== RAW DATA

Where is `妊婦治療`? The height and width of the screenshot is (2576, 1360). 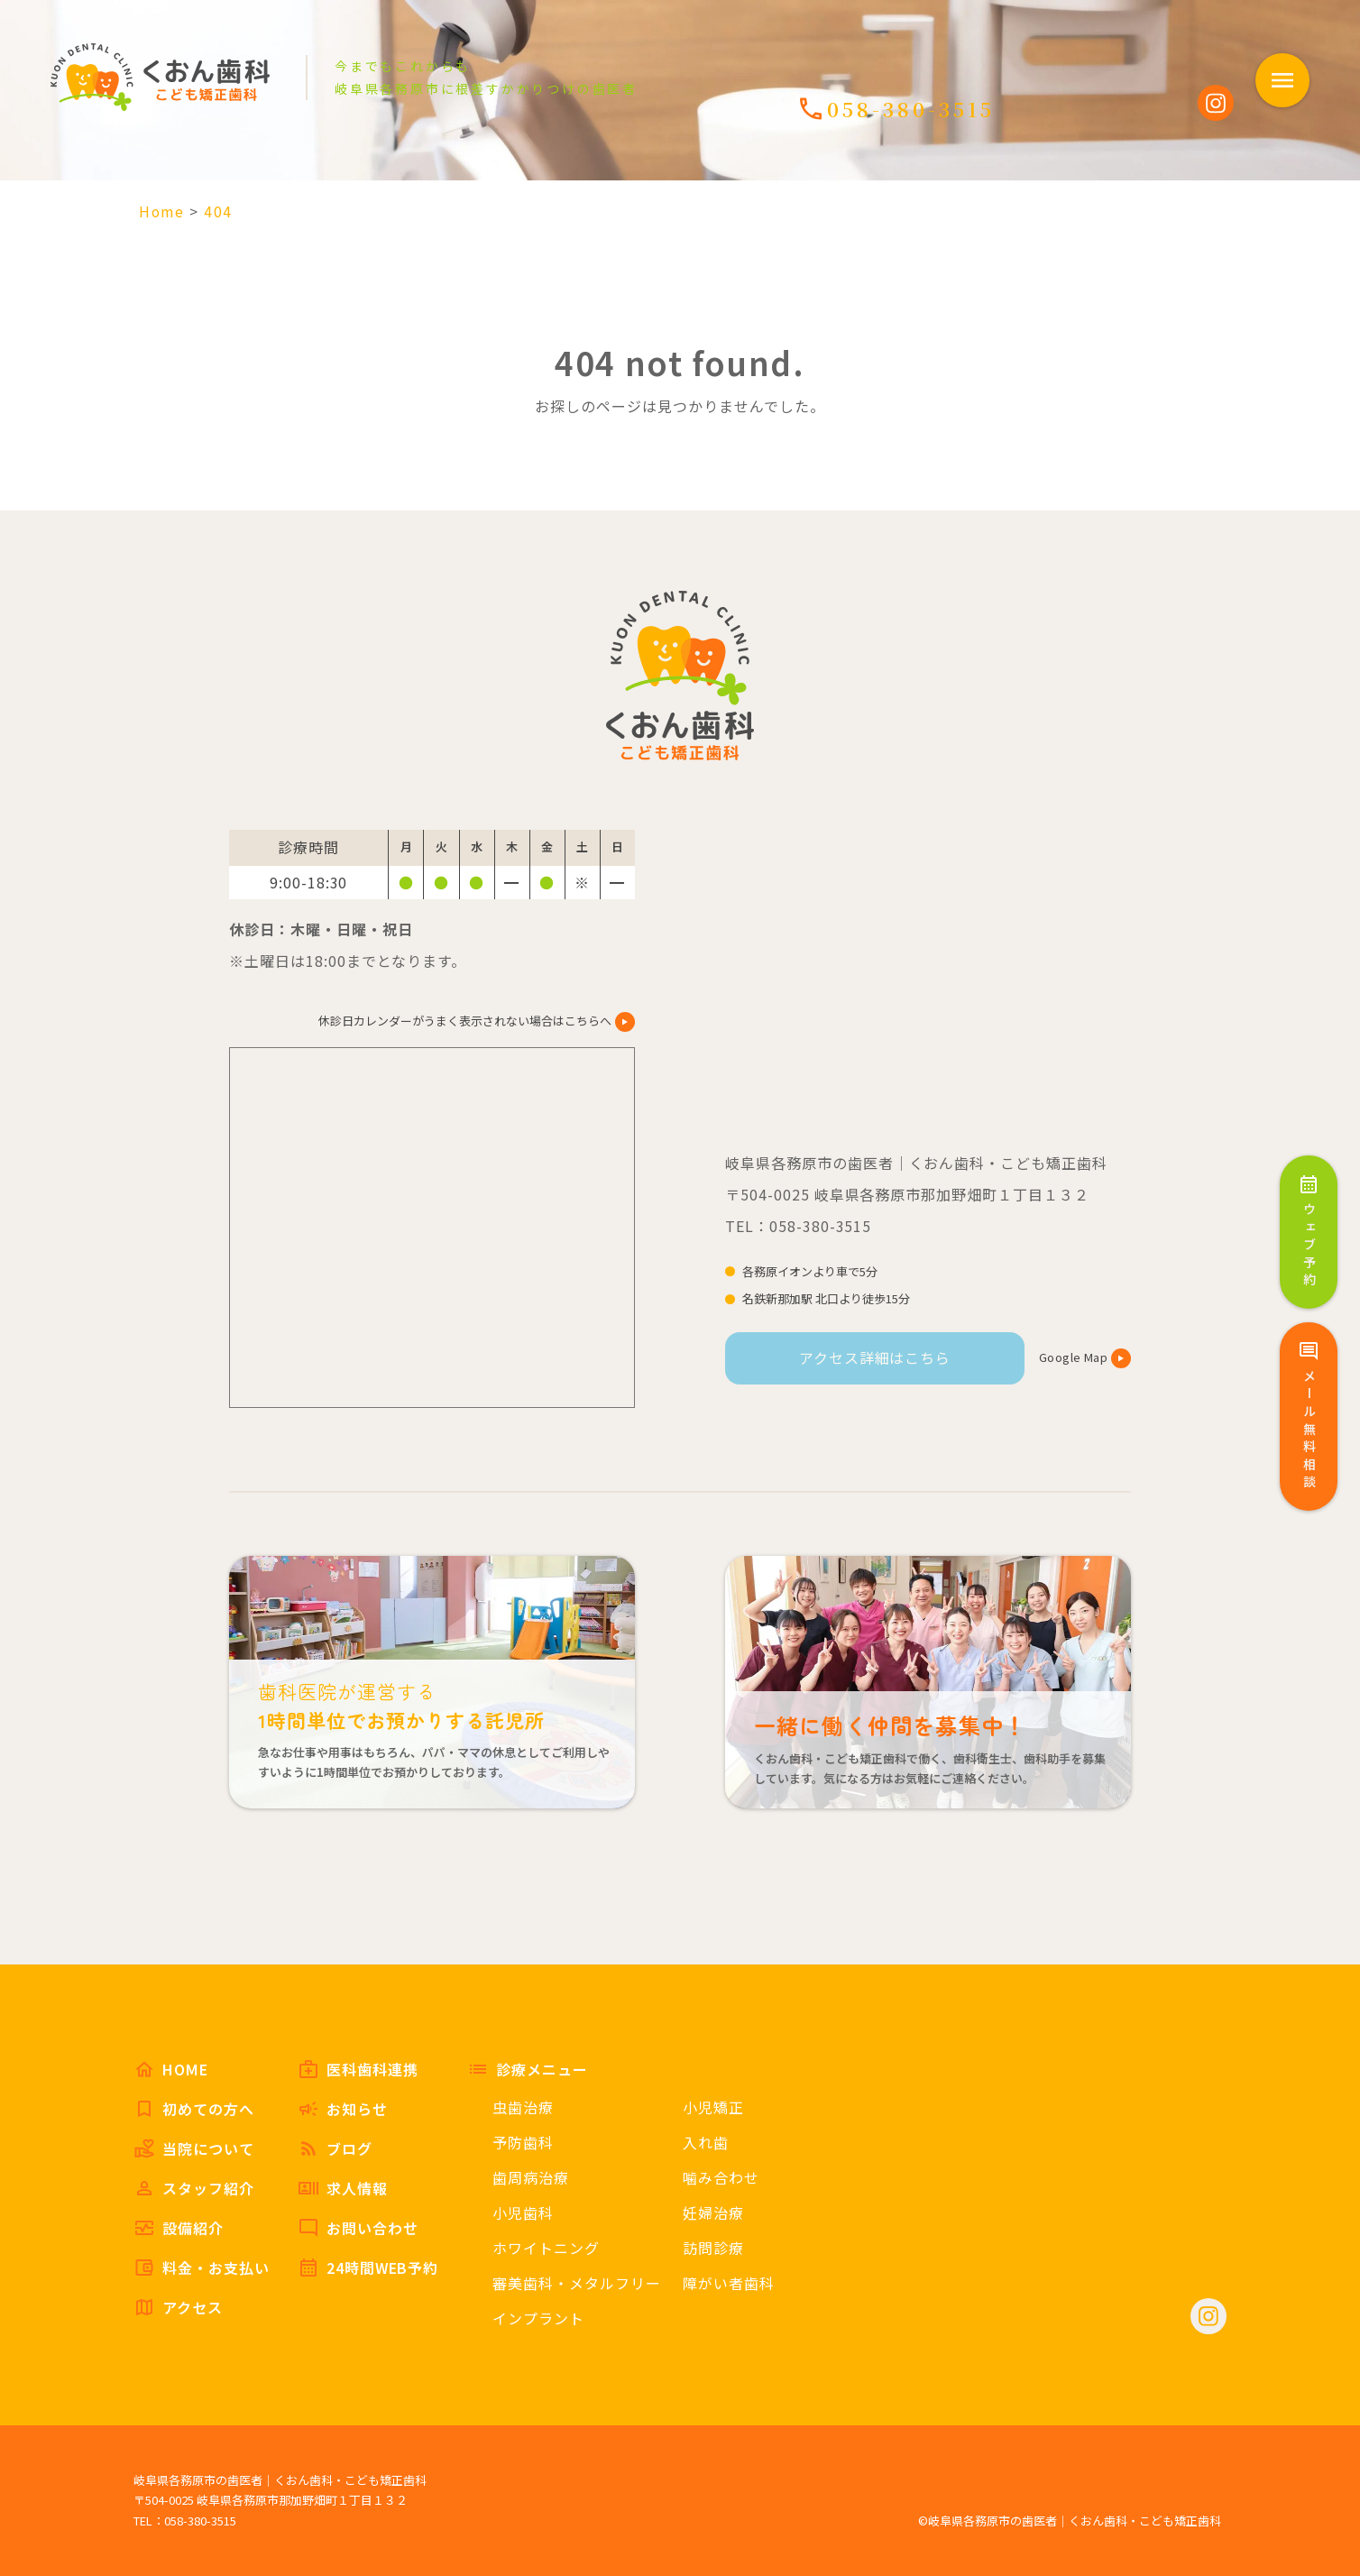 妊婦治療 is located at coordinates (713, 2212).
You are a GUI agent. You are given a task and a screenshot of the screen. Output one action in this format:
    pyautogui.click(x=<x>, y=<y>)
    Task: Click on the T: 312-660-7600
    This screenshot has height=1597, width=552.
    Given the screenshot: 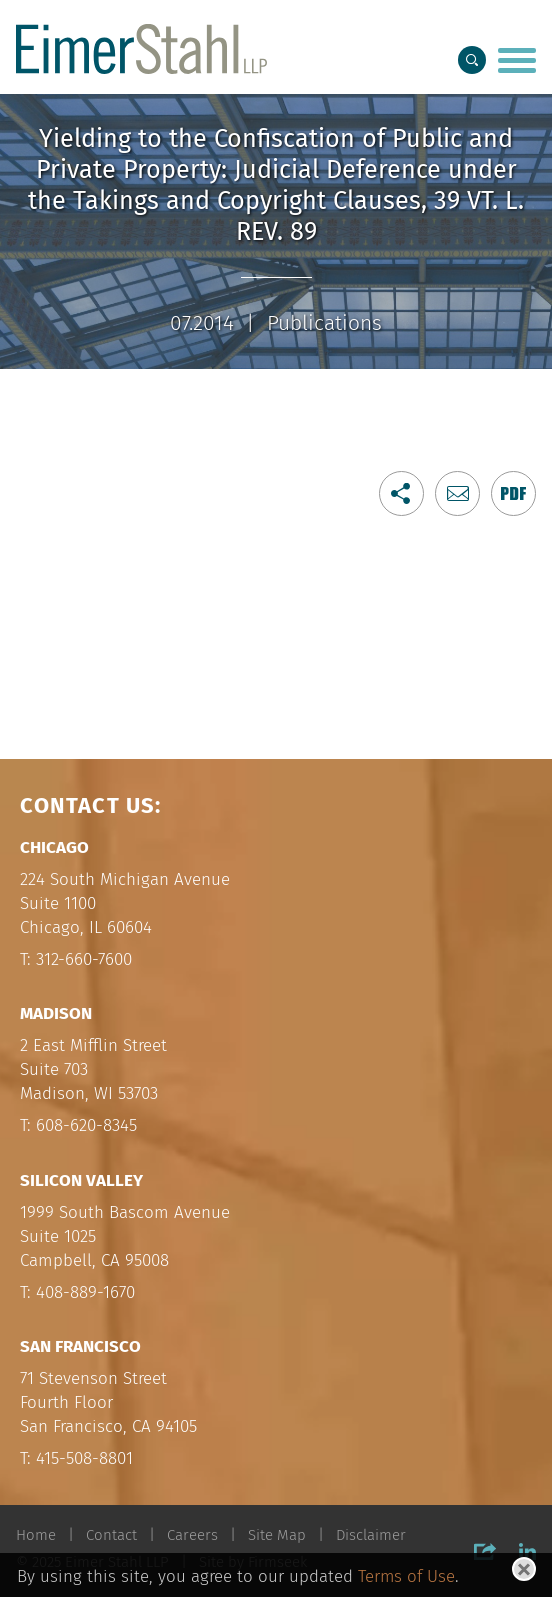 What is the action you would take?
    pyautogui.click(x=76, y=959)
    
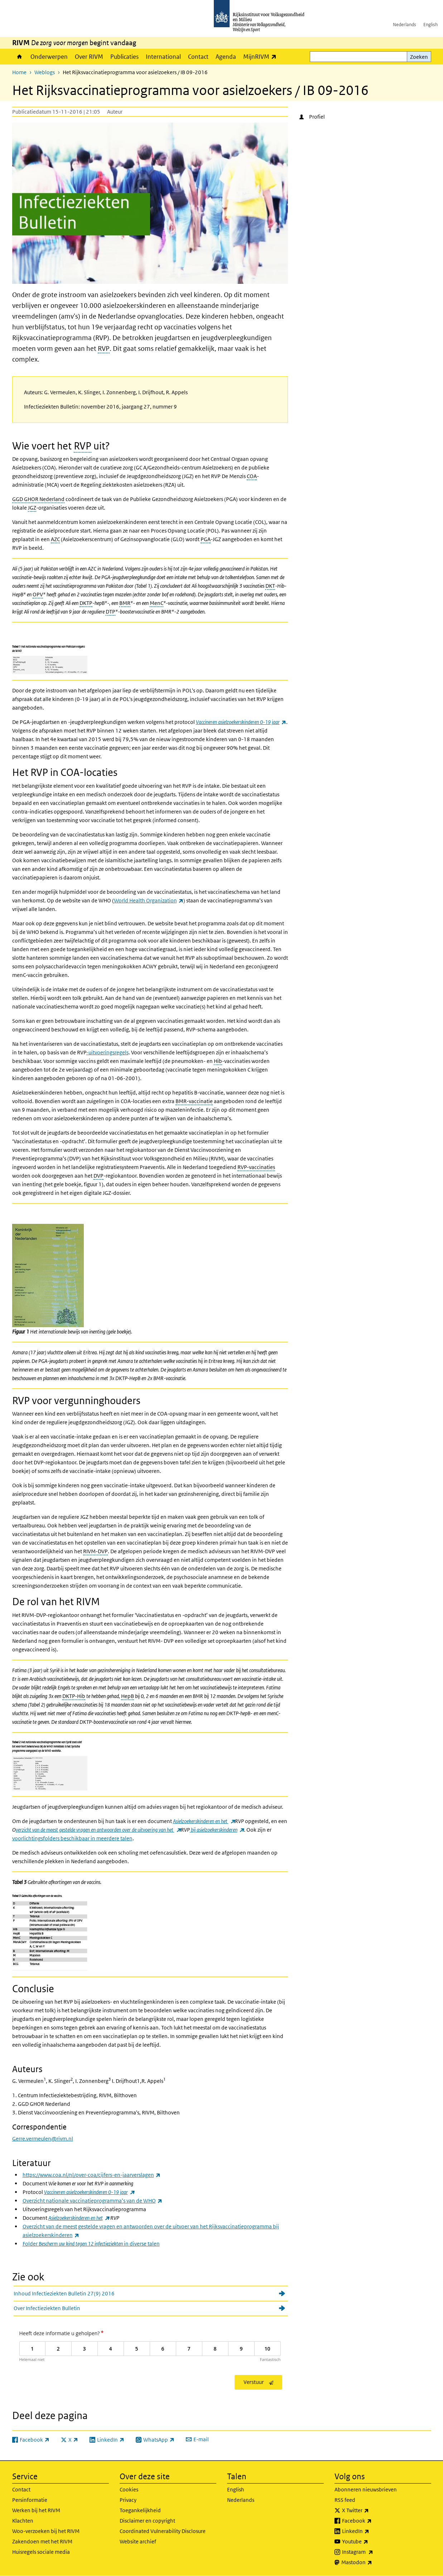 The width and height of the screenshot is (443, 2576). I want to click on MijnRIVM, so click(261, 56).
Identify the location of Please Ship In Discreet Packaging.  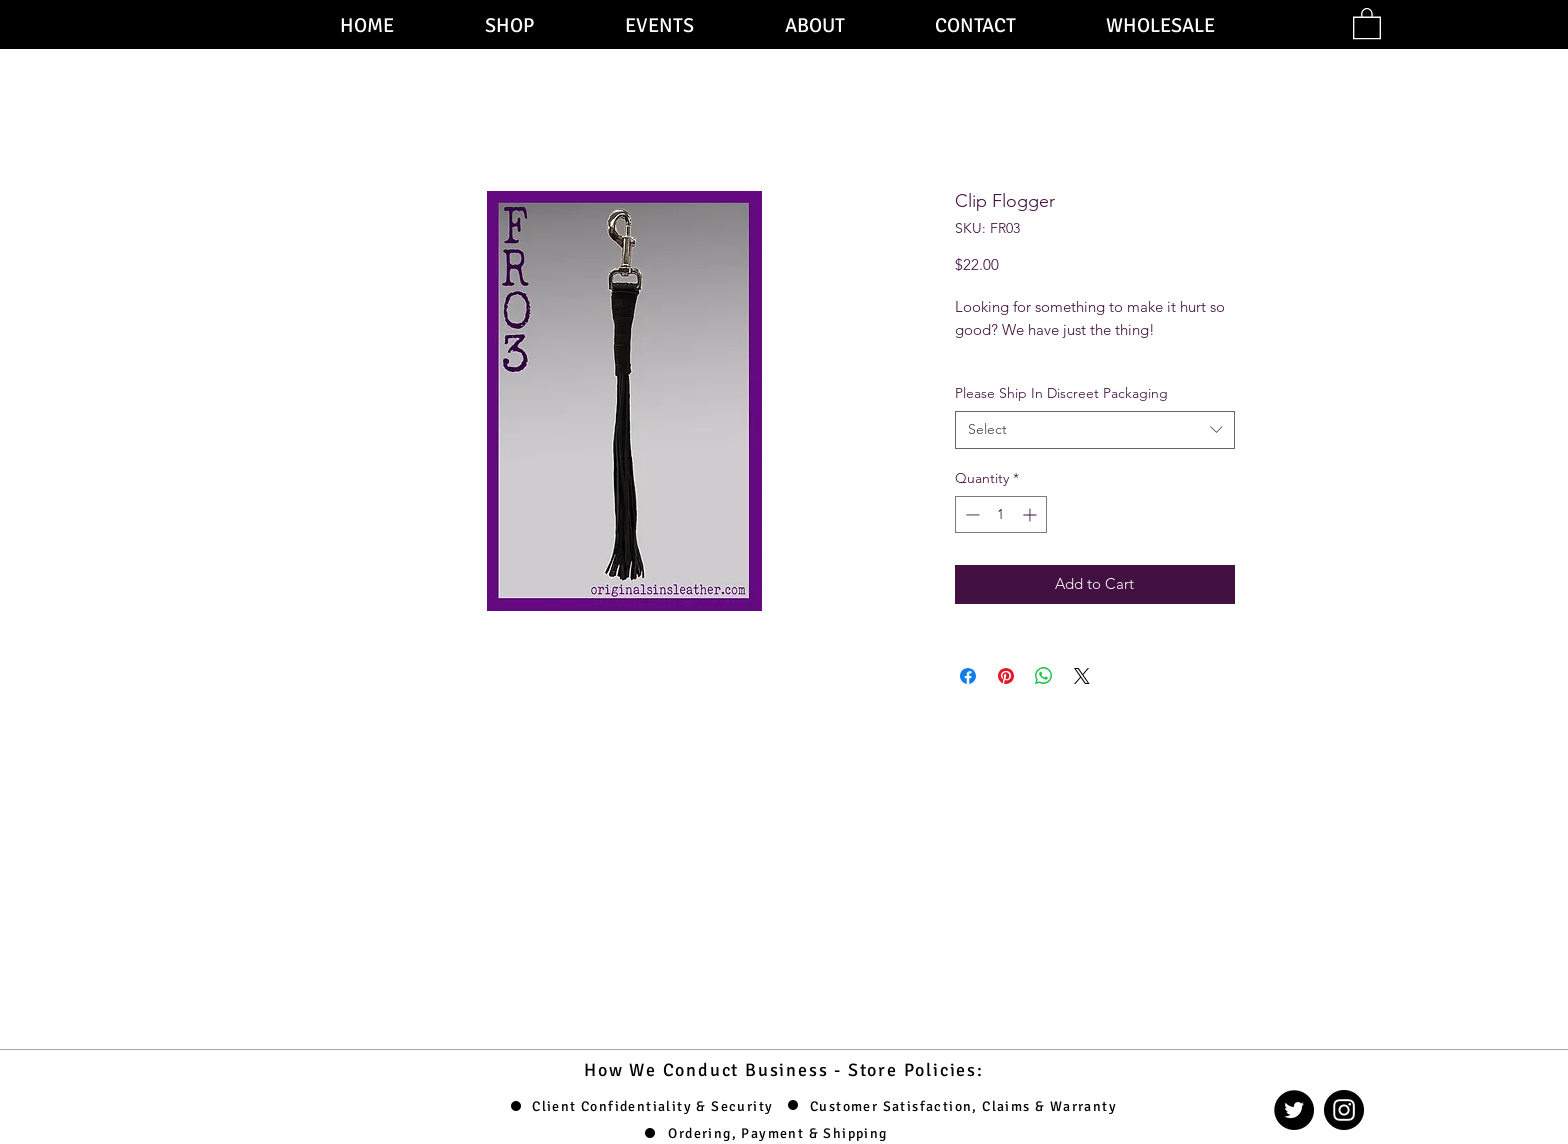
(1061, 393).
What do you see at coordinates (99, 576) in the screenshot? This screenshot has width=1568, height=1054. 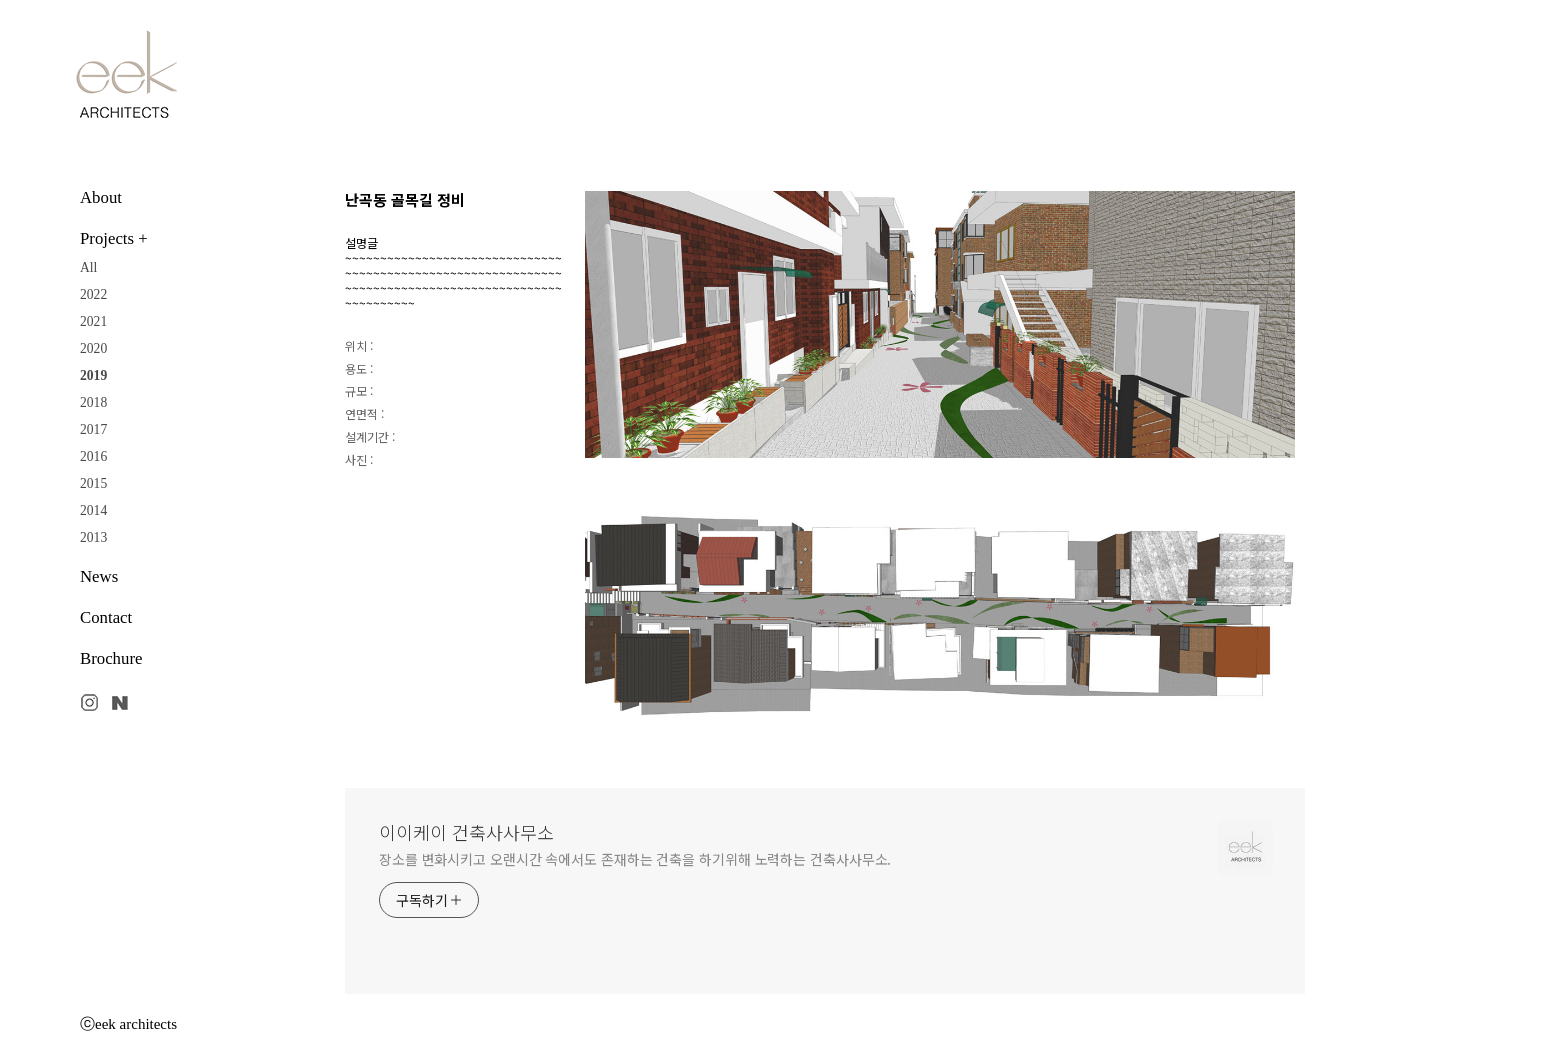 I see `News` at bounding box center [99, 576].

====

— WHAT IS REQUIRED —
Start with the line above that contains "pyautogui.click(x=<x>, y=<y>)" and stop after the line that contains "This screenshot has height=1597, width=552.". Output those lines exactly, and only those.

— THE ANSWER —
    pyautogui.click(x=<x>, y=<y>)
    Task: Click on the T: 312-660-7600
    This screenshot has height=1597, width=552.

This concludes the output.